Leave out the pictures, and write out exactly the lines from the beginning of the material to the line holding "l’impôt sur le revenu.", that line included, and nothing else.
◆ ◆ ◆ ◆ ◆ ◆ ◆
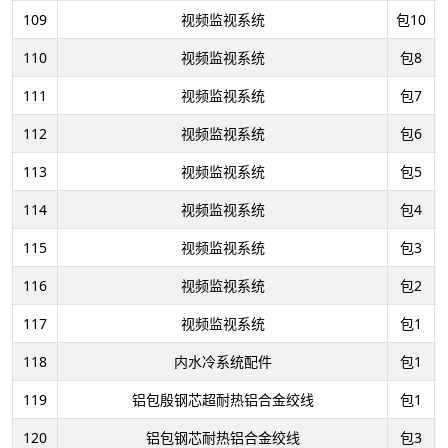
109
视频监视系统
包10
110
视频监视系统
包8
111
视频监视系统
包7
112
视频监视系统
包6
113
视频监视系统
包5
114
视频监视系统
包4
115
视频监视系统
包3
116
视频监视系统
包2
117
视频监视系统
包1
118
内水冷系统配件
包1
119
铝包殷钢芯超耐热铝合金绞线
包1
120
铝包钢芯耐热铝合金绞线
包3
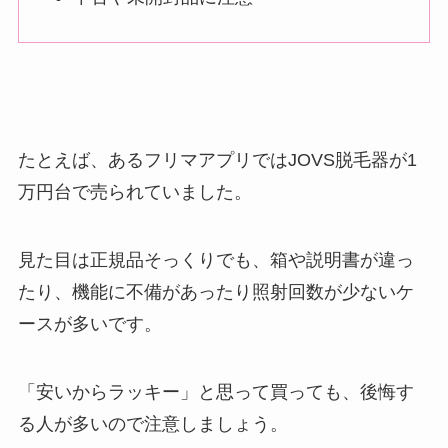
たとえば、あるフリマアプリではJOVS脱毛器が1
万円台で売られていました。
見た目は正規品そっくりでも、箱や説明書が違っ
たり、機能に不備があったり照射回数が少ないケ
ースが多いです。
「安いからラッキー」と思って買っても、後悔す
る人が多いので注意しましょう。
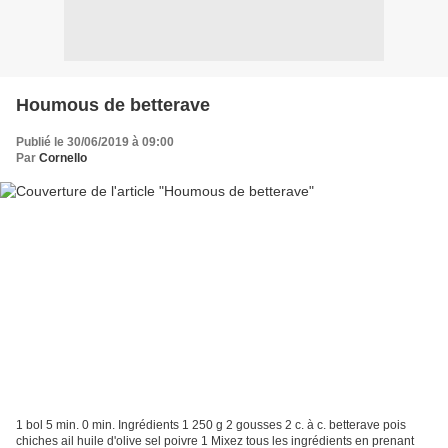
Houmous de betterave
Publié le 30/06/2019 à 09:00
Par
Cornello
1 bol 5 min. 0 min. Ingrédients 1 250 g 2 gousses 2 c. à c. betterave pois
chiches ail huile d'olive sel poivre 1 Mixez tous les ingrédients en prenant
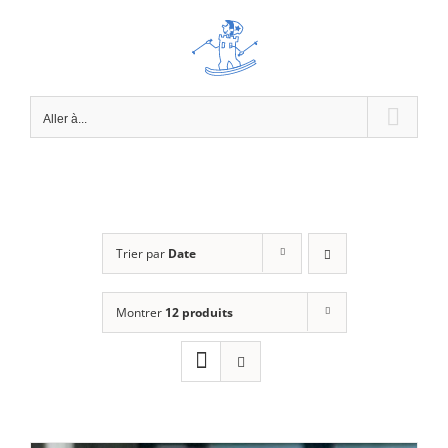
Passer
au
contenu
Aller à...
Trier par
Date
Montrer
12 produits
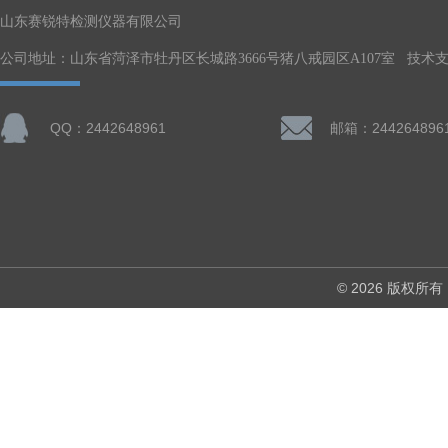
山东赛锐特检测仪器有限公司
公司地址：山东省菏泽市牡丹区长城路3666号猪八戒园区A107室 技术
QQ：2442648961
邮箱：244264896
© 2026 版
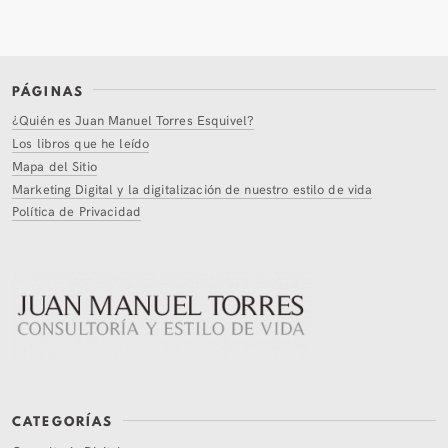
PÁGINAS
¿Quién es Juan Manuel Torres Esquivel?
Los libros que he leído
Mapa del Sitio
Marketing Digital y la digitalización de nuestro estilo de vida
Política de Privacidad
CATEGORÍAS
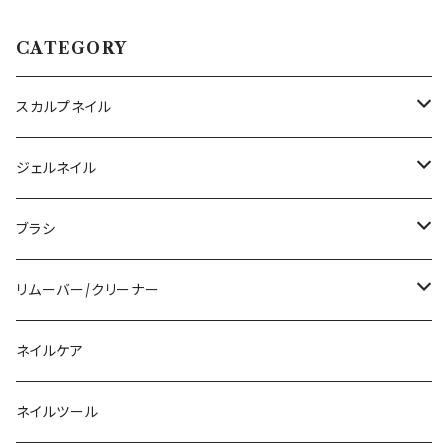
トネイル
ピンクベージュ
CATEGORY
スカルプネイル
アクリルジェル
ジェルネイル
アクリルリキッド
トップジェル
ブラシ
その他ツール
ベースジェル
ジェルブラシ
リムーバー/クリーナー
ファンクションジェル
アクリルブラシ
リムーバー
ネイルケア
カラージェル
マグネット
クリーナー
ネイルツール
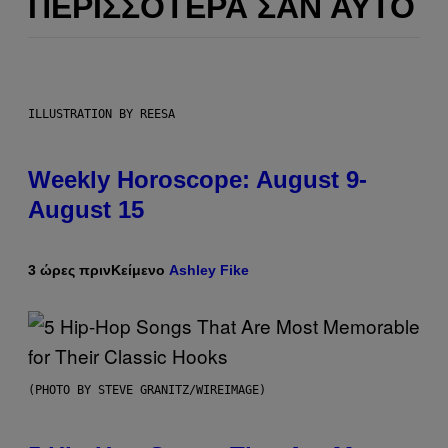
ΠΕΡΙΣΣΌΤΕΡΑ ΣΑΝ ΑΥΤΌ
ILLUSTRATION BY REESA
Weekly Horoscope: August 9-
August 15
3 ώρες πριν
Κείμενο
Ashley Fike
(PHOTO BY STEVE GRANITZ/WIREIMAGE)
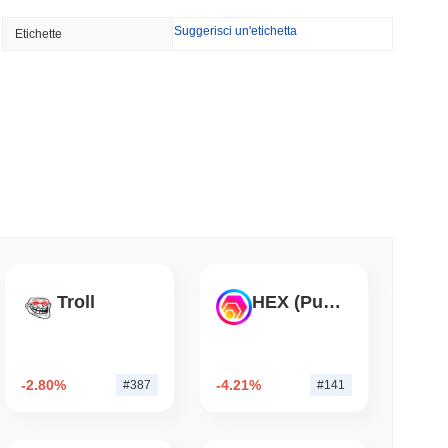
Suggerisci un'etichetta
Etichette
icano a 7,4 miliardi di dollari mentre il resto
mo di lettura
TORS
litta a settembre mentre i Democratici del
mo di lettura
iera di tokenizzazione nel settore immobiliare
Troll
HEX (Pulsechain)
mo di lettura
-2.80%
-4.21%
#387
#141
Street alla Sua App Crypto nel Regno Unito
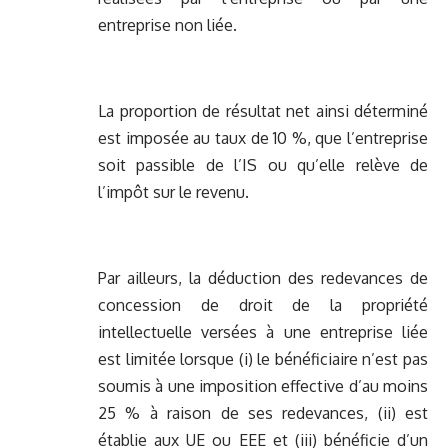
entreprise non liée.
La proportion de résultat net ainsi déterminé
est imposée au taux de 10 %, que l’entreprise
soit passible de l’IS ou qu’elle relève de
l’impôt sur le revenu.
Par ailleurs, la déduction des redevances de
concession de droit de la propriété
intellectuelle versées à une entreprise liée
est limitée lorsque (i) le bénéficiaire n’est pas
soumis à une imposition effective d’au moins
25 % à raison de ses redevances, (ii) est
établie aux UE ou EEE et (iii) bénéficie d’un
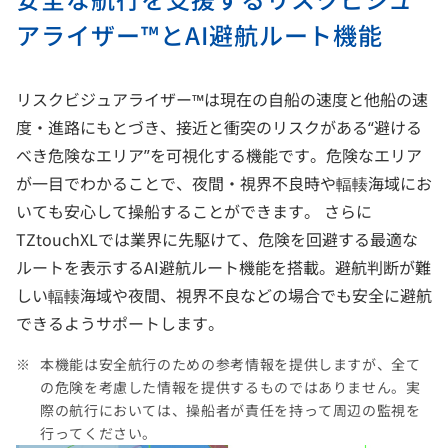
アライザー™とAI避航ルート機能
リスクビジュアライザー™は現在の自船の速度と他船の速
度・進路にもとづき、接近と衝突のリスクがある“避ける
べき危険なエリア”を可視化する機能です。危険なエリア
が一目でわかることで、夜間・視界不良時や輻輳海域にお
いても安心して操船することができます。 さらに
TZtouchXLでは業界に先駆けて、危険を回避する最適な
ルートを表示するAI避航ルート機能を搭載。避航判断が難
しい輻輳海域や夜間、視界不良などの場合でも安全に避航
できるようサポートします。
本機能は安全航行のための参考情報を提供しますが、全て
の危険を考慮した情報を提供するものではありません。実
際の航行においては、操船者が責任を持って周辺の監視を
行ってください。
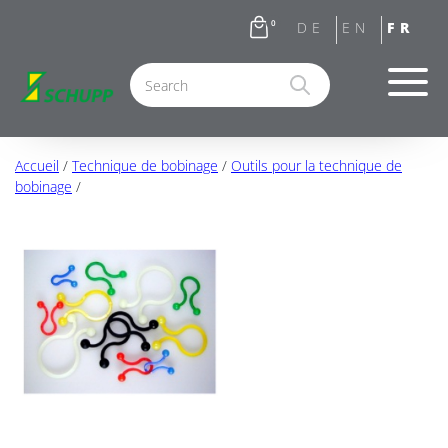
0
Accueil
/
Technique de bobinage
/
Outils pour la technique de
bobinage
/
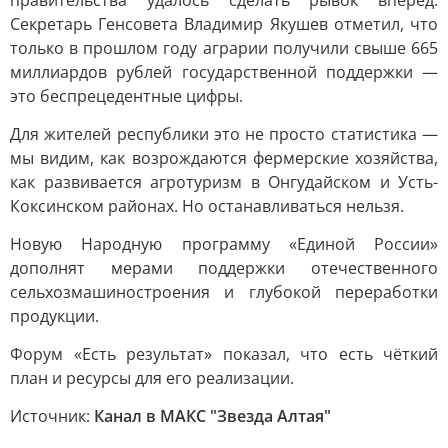
правительства удалось сделать рывок вперёд.
Секретарь Генсовета Владимир Якушев отметил, что
только в прошлом году аграрии получили свыше 665
миллиардов рублей государственной поддержки —
это беспрецедентные цифры.
Для жителей республики это не просто статистика —
мы видим, как возрождаются фермерские хозяйства,
как развивается агротуризм в Онгудайском и Усть-
Коксинском районах. Но останавливаться нельзя.
Новую Народную программу «Единой России»
дополнят мерами поддержки отечественного
сельхозмашиностроения и глубокой переработки
продукции.
Форум «Есть результат» показал, что есть чёткий
план и ресурсы для его реализации.
Источник:
Канал в МАКС "Звезда Алтая"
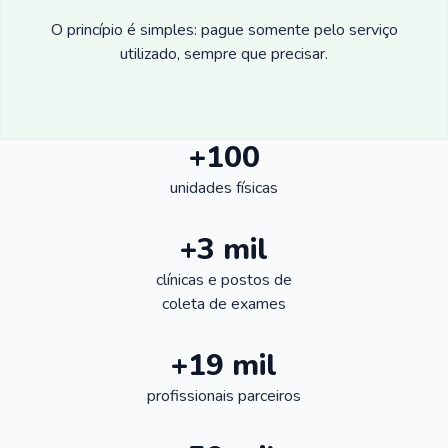
O princípio é simples: pague somente pelo serviço
utilizado, sempre que precisar.
+100
unidades físicas
+3 mil
clínicas e postos de
coleta de exames
+19 mil
profissionais parceiros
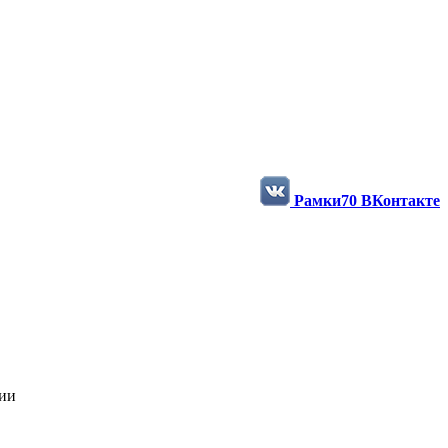
ости и фотографии в нашей группе
Рамки70 ВКонтакте
нии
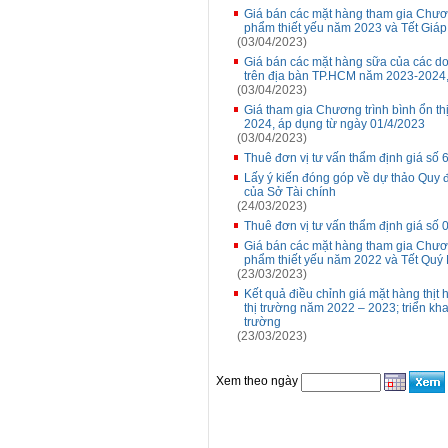
Giá bán các mặt hàng tham gia Chương
phẩm thiết yếu năm 2023 và Tết Giáp
(03/04/2023)
Giá bán các mặt hàng sữa của các do
trên địa bàn TP.HCM năm 2023-2024,
(03/04/2023)
Giá tham gia Chương trình bình ổn t
2024, áp dụng từ ngày 01/4/2023
(03/04/2023)
Thuê đơn vị tư vấn thẩm định giá số
Lấy ý kiến đóng góp về dự thảo Quy 
của Sở Tài chính
(24/03/2023)
Thuê đơn vị tư vấn thẩm định giá số
Giá bán các mặt hàng tham gia Chương
phẩm thiết yếu năm 2022 và Tết Quý
(23/03/2023)
Kết quả điều chỉnh giá mặt hàng thịt
thị trường năm 2022 – 2023; triển kha
trường
(23/03/2023)
Xem theo ngày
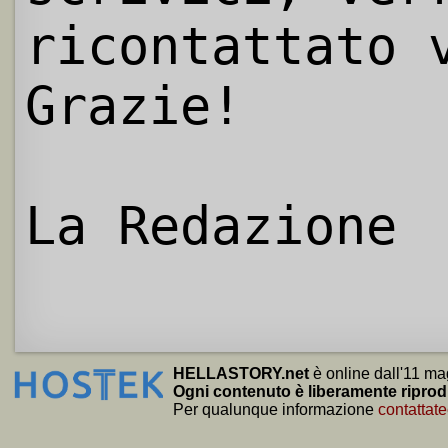
ricontattato 
Grazie!
La Redazione
HELLASTORY.net
è online dall'11 ma
Ogni contenuto è liberamente riprod
Per qualunque informazione
contattate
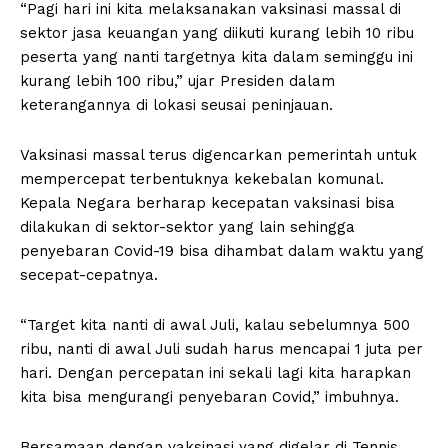
“Pagi hari ini kita melaksanakan vaksinasi massal di
sektor jasa keuangan yang diikuti kurang lebih 10 ribu
peserta yang nanti targetnya kita dalam seminggu ini
kurang lebih 100 ribu,” ujar Presiden dalam
keterangannya di lokasi seusai peninjauan.
Vaksinasi massal terus digencarkan pemerintah untuk
mempercepat terbentuknya kekebalan komunal.
Kepala Negara berharap kecepatan vaksinasi bisa
dilakukan di sektor-sektor yang lain sehingga
penyebaran Covid-19 bisa dihambat dalam waktu yang
secepat-cepatnya.
“Target kita nanti di awal Juli, kalau sebelumnya 500
ribu, nanti di awal Juli sudah harus mencapai 1 juta per
hari. Dengan percepatan ini sekali lagi kita harapkan
kita bisa mengurangi penyebaran Covid,” imbuhnya.
Bersamaan dengan vaksinasi yang digelar di Tennis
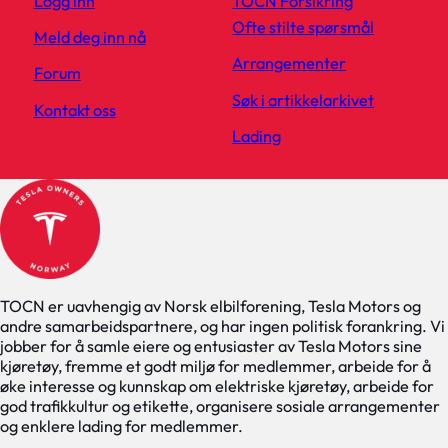
Logg inn
TOCN Forsikring
Ofte stilte spørsmål
Meld deg inn nå
Arrangementer
Forum
Søk i artikkelarkivet
Kontakt oss
Lading
TOCN er uavhengig av Norsk elbilforening, Tesla Motors og
andre samarbeidspartnere, og har ingen politisk forankring. Vi
jobber for å samle eiere og entusiaster av Tesla Motors sine
kjøretøy, fremme et godt miljø for medlemmer, arbeide for å
øke interesse og kunnskap om elektriske kjøretøy, arbeide for
god trafikkultur og etikette, organisere sosiale arrangementer
og enklere lading for medlemmer.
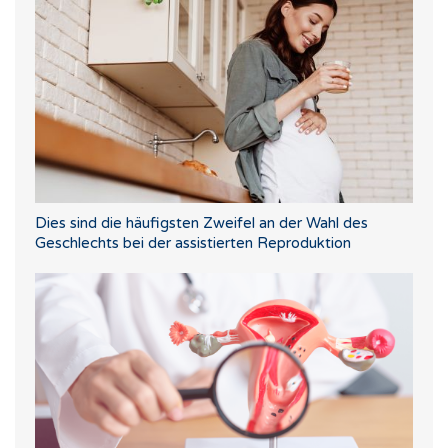
Dies sind die häufigsten Zweifel an der Wahl des
Geschlechts bei der assistierten Reproduktion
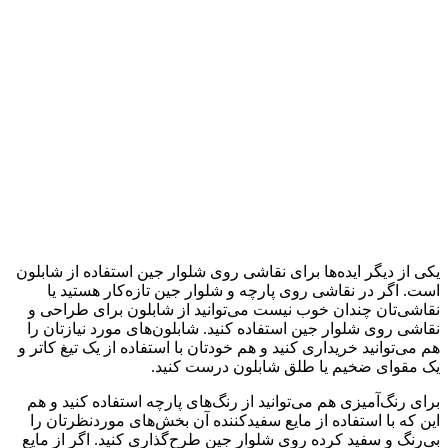
یکی از دیگر ایده‌ها برای نقاشی روی شلوار جین استفاده از شابلون
است. اگر در نقاشی روی پارچه و شلوار جین تازه‌کار هستید یا
نقاشی‌تان چندان خوب نیست می‌توانید از شابلون برای طراحی و
نقاشی روی شلوار جین استفاده کنید. شابلون‌های مورد نیازتان را
هم می‌توانید خریداری کنید و هم خودتان با استفاده از یک تیغ کاتر و
یک مقوای ضخیم یا طلق شابلون درست کنید.
برای رنگ‌آمیزی هم می‌توانید از رنگ‌های پارچه استفاده کنید و هم
این که با استفاده از مایع سفید‌کننده آن بخش‌های مورد‌نظرتان را
بی‌رنگ و سفید کرده روی شلوار جین طرح‌گذاری کنید. اگر از مایع‌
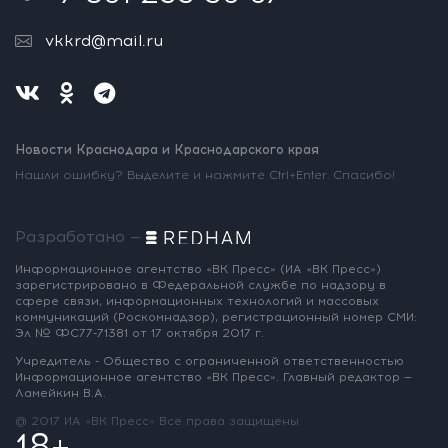
vkkrd@mail.ru
Новости Краснодара и Краснодарского края
Нашли ошибку? Выделите и нажмите Ctrl+Enter. Спасибо!
Разработано —
Информационное агентство «ВК Пресс»
(ИА «ВК Пресс»)
зарегистрировано
в Федеральной службе по надзору
в
сфере связи, информационных
технологий и массовых
коммуникаций
(Роскомнадзор),
регистрационный номер СМИ:
Эл № ФС77-71381
от 17 октября 2017 г.
Учредитель - Общество с ограниченной
ответственностью
Информационное
агентство «ВК Пресс».
Главный редактор —
Ламейкин В.А.
@ 2017 ИА «ВК Пресс»
Все права защищены
18+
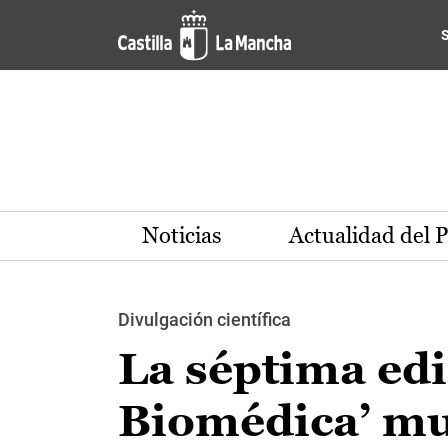
Pasar al contenido principal
Noticias
Actualidad del 
Divulgación científica
La séptima edi
Biomédica’ mu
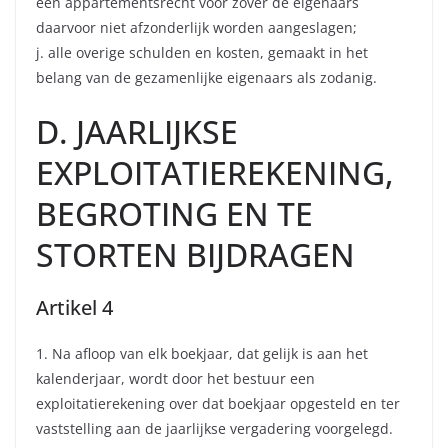
een appartementsrecht voor zover de eigenaars
daarvoor niet afzonderlijk worden aangeslagen;
j. alle overige schulden en kosten, gemaakt in het
belang van de gezamenlijke eigenaars als zodanig.
D. JAARLIJKSE
EXPLOITATIEREKENING,
BEGROTING EN TE
STORTEN BIJDRAGEN
Artikel 4
1. Na afloop van elk boekjaar, dat gelijk is aan het
kalenderjaar, wordt door het bestuur een
exploitatierekening over dat boekjaar opgesteld en ter
vaststelling aan de jaarlijkse vergadering voorgelegd.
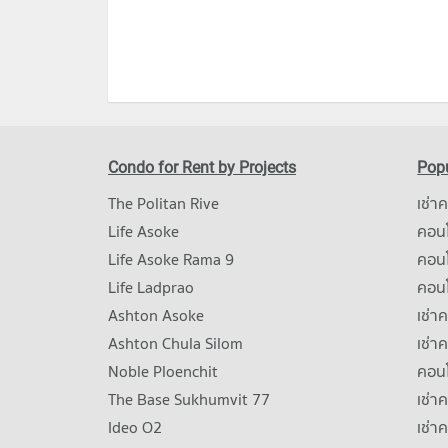
Condo for Rent by Projects
Popu
The Politan Rive
เช่า
Life Asoke
คอนโ
Life Asoke Rama 9
คอน
Life Ladprao
คอน
Ashton Asoke
เช่า
Ashton Chula Silom
เช่า
Noble Ploenchit
คอนโ
The Base Sukhumvit 77
เช่า
Ideo O2
เช่า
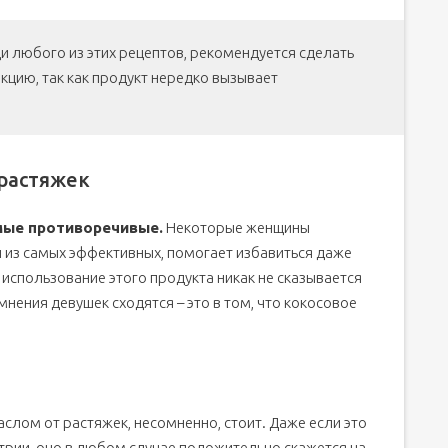
 любого из этих рецептов, рекомендуется сделать
кцию, так как продукт нередко вызывает
 растяжек
мые противоречивые.
Некоторые женщины
й из самых эффективных, помогает избавиться даже
о использование этого продукта никак не сказывается
мнения девушек сходятся – это в том, что кокосовое
лом от растяжек, несомненно, стоит. Даже если это
трии, оно в любом случае положительно скажется на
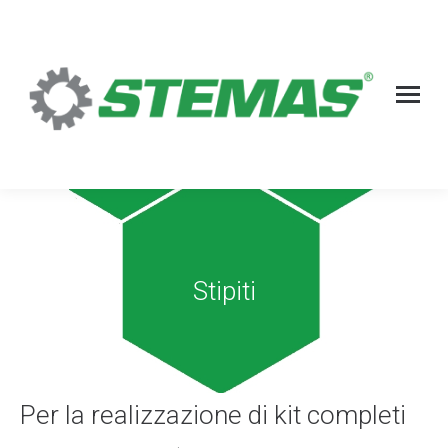
Stipiti
Per la realizzazione di kit completi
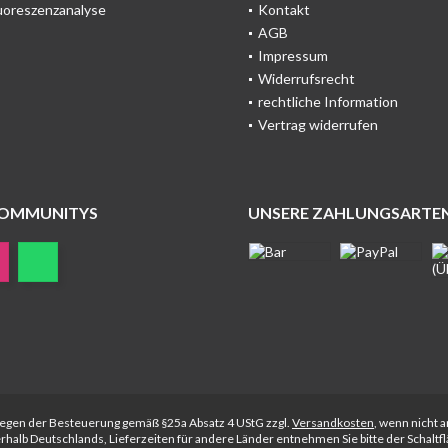
uoreszenzanalyse
Kontakt
AGB
Impressum
Widerrufsrecht
rechtliche Information
Vertrag widerrufen
COMMUNITYS
UNSERE ZAHLUNGSARTE
rliegen der Besteuerung gemäß §25a Absatz 4 UStG zzgl.
Versandkosten
, wenn nicht 
nerhalb Deutschlands, Lieferzeiten für andere Länder entnehmen Sie bitte der Schalt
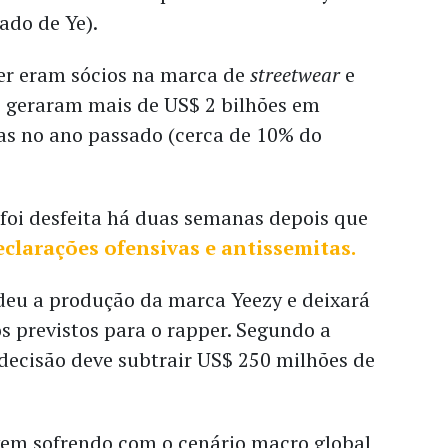
ado de Ye).
er eram sócios na marca de
streetwear
e
e geraram mais de US$ 2 bilhões em
as no ano passado (cerca de 10% do
.
 foi desfeita há duas semanas depois que
eclarações ofensivas e antissemitas.
deu a produção da marca Yeezy e deixará
 previstos para o rapper. Segundo a
decisão deve subtrair US$ 250 milhões de
em sofrendo com o cenário macro global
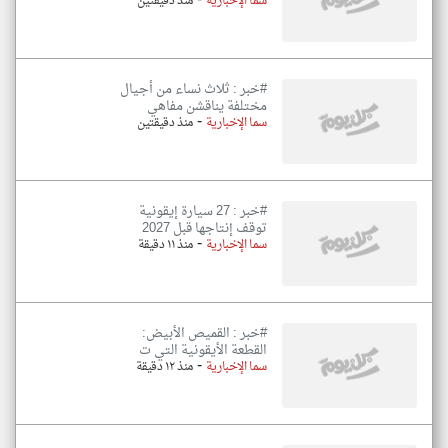
-
سما الإخبارية
منذ دقيقتين
#خبر : ثلاث نساء من أجيال
مختلفة يناقشن مفاهي
-
سما الإخبارية
منذ دقيقتين
#خبر : 27 سيارة إيقونية
توقف إنتاجها قبل 2027
-
سما الإخبارية
منذ ١١ دقيقة
#خبر : القميص الأبيض:
القطعة الأيقونية التي ت
-
سما الإخبارية
منذ ١٢ دقيقة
◆ ◆ ◆ ◆ ◆ ◆ ◆
**ANSWER:**
109
视频监视系统
包10
110
视频监视系统
包8
111
视频监视系统
包7
112
视频监视系统
包6
113
视频监视系统
包5
114
视频监视系统
包4
115
视频监视系统
包3
116
视频监视系统
包2
117
视频监视系统
包1
118
内水冷系统配件
包1
119
铝包殷钢芯超耐热铝合金绞线
包1
120
铝包钢芯耐热铝合金绞线
包3
たとえば、あるフリマアプリではJOVS脱毛器が1
万円台で売られていました。
見た目は正規品そっくりでも、箱や説明書が違っ
たり、機能に不備があったり照射回数が少ないケ
ースが多いです。
「安いからラッキー」と思って買っても、後悔す
る人が多いので注意しましょう。
Houmous de betterave
Publié le 30/06/2019 à 09:00
Par
Cornello
1 bol 5 min. 0 min. Ingrédients 1 250 g 2 gousses 2 c. à c. betterave pois
chiches ail huile d'olive sel poivre 1 Mixez tous les ingrédients en prenant
Passer
au
contenu
Aller à...
Trier par
Date
Montrer
12 produits
山东赛锐特检测仪器有限公司
公司地址：山东省菏泽市牡丹区长城路3666号猪八戒园区A107室 技术
QQ：2442648961
邮箱：244264896
© 2026 版
PÁGINAS
¿Quién es Juan Manuel Torres Esquivel?
Los libros que he leído
Mapa del Sitio
Marketing Digital y la digitalización de nuestro estilo de vida
Política de Privacidad
CATEGORÍAS
トネイル
ピンクベージュ
CATEGORY
スカルプネイル
アクリルジェル
ジェルネイル
アクリルリキッド
トップジェル
ブラシ
その他ツール
ベースジェル
ジェルブラシ
リムーバー/クリーナー
ファンクションジェル
アクリルブラシ
リムーバー
ネイルケア
カラージェル
マグネット
クリーナー
ネイルツール
ΠΕΡΙΣΣΌΤΕΡΑ ΣΑΝ ΑΥΤΌ
ILLUSTRATION BY REESA
Weekly Horoscope: August 9-
August 15
3 ώρες πριν
Κείμενο
Ashley Fike
(PHOTO BY STEVE GRANITZ/WIREIMAGE)
Suggerisci un'etichetta
Etichette
icano a 7,4 miliardi di dollari mentre il resto
mo di lettura
TORS
litta a settembre mentre i Democratici del
mo di lettura
iera di tokenizzazione nel settore immobiliare
Troll
HEX (Pulsechain)
mo di lettura
-2.80%
-4.21%
#387
#141
Street alla Sua App Crypto nel Regno Unito
entreprise non liée.
La proportion de résultat net ainsi déterminé
est imposée au taux de 10 %, que l’entreprise
soit passible de l’IS ou qu’elle relève de
l’impôt sur le revenu.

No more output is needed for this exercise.